INPUT DATA:
== Segment start ==

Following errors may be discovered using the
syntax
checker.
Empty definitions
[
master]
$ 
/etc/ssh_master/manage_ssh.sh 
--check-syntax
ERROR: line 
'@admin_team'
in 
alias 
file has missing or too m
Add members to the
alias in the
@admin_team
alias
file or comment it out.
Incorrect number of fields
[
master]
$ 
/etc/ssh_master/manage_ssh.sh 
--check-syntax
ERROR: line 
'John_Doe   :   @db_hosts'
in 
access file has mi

== Segment end ==
== Segment start ==

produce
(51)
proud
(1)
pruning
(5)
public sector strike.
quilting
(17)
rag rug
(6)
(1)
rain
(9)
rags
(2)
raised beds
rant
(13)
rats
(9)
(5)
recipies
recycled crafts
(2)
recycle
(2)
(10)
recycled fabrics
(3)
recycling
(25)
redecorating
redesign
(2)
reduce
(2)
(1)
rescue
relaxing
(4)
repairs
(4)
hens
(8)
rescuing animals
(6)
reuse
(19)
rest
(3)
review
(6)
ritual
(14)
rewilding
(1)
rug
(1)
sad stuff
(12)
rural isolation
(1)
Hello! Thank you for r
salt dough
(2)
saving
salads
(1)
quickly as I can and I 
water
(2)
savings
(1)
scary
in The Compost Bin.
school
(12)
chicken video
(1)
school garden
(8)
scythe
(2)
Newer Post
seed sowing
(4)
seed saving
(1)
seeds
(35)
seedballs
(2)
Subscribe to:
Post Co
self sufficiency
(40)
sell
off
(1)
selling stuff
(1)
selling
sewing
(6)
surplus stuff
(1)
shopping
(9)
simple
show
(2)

== Segment end ==

WHAT TO WORK ON:
Every line above from the line with "Following errors may be discovered using the" to the line with "access file has mi" is wanted, ends included; write them out exactly and add no other line.

ANSWER FOR THE TASK:
Following errors may be discovered using the
syntax
checker.
Empty definitions
[
master]
$ 
/etc/ssh_master/manage_ssh.sh 
--check-syntax
ERROR: line 
'@admin_team'
in 
alias 
file has missing or too m
Add members to the
alias in the
@admin_team
alias
file or comment it out.
Incorrect number of fields
[
master]
$ 
/etc/ssh_master/manage_ssh.sh 
--check-syntax
ERROR: line 
'John_Doe   :   @db_hosts'
in 
access file has mi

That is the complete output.